## EXERCISE AIM
For every record below, repeat the text exactly and pass over any image.

(Beginning of SUPPLIED MATERIAL)

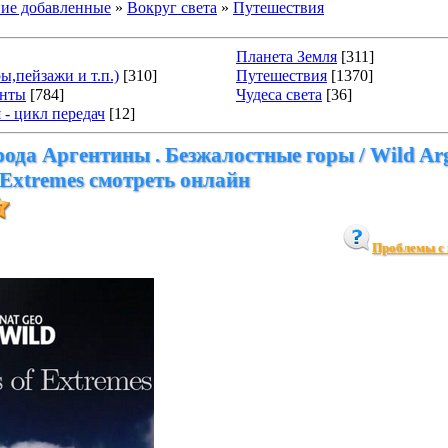
ие добавленные
»
Вокруг света
»
Путешествия
Планета Земля
[311]
ы,пейзажи и т.п.)
[310]
Путешествия
[1370]
енты
[784]
Чудеса света
[36]
 - цикл передач
[12]
ода Аргентины . Безжалостные горы / Wild Arg
 Extremes смотреть онлайн
Проблемы с 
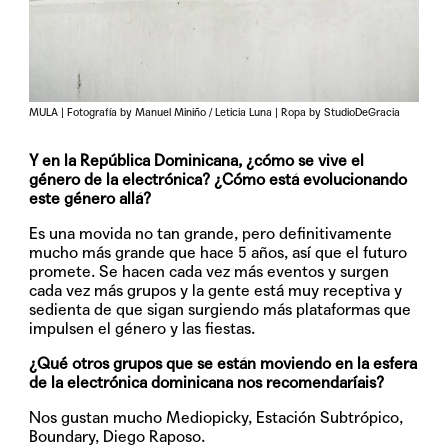
MULA | Fotografía by Manuel Miniño / Leticia Luna | Ropa by StudioDeGracia
Y en la República Dominicana, ¿cómo se vive el
género de la electrónica? ¿Cómo está evolucionando
este género allá?
Es una movida no tan grande, pero definitivamente
mucho más grande que hace 5 años, así que el futuro
promete. Se hacen cada vez más eventos y surgen
cada vez más grupos y la gente está muy receptiva y
sedienta de que sigan surgiendo más plataformas que
impulsen el género y las fiestas.
¿Qué otros grupos que se están moviendo en la esfera
de la electrónica dominicana nos recomendaríais?
Nos gustan mucho Mediopicky, Estación Subtrópico,
Boundary, Diego Raposo.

(End of SUPPLIED MATERIAL)

## SOLVED EXERCISE
ие добавленные
»
Вокруг света
»
Путешествия
Планета Земля
[311]
ы,пейзажи и т.п.)
[310]
Путешествия
[1370]
енты
[784]
Чудеса света
[36]
 - цикл передач
[12]
ода Аргентины . Безжалостные горы / Wild Arg
 Extremes смотреть онлайн
Проблемы с 
MULA | Fotografía by Manuel Miniño / Leticia Luna | Ropa by StudioDeGracia
Y en la República Dominicana, ¿cómo se vive el
género de la electrónica? ¿Cómo está evolucionando
este género allá?
Es una movida no tan grande, pero definitivamente
mucho más grande que hace 5 años, así que el futuro
promete. Se hacen cada vez más eventos y surgen
cada vez más grupos y la gente está muy receptiva y
sedienta de que sigan surgiendo más plataformas que
impulsen el género y las fiestas.
¿Qué otros grupos que se están moviendo en la esfera
de la electrónica dominicana nos recomendaríais?
Nos gustan mucho Mediopicky, Estación Subtrópico,
Boundary, Diego Raposo.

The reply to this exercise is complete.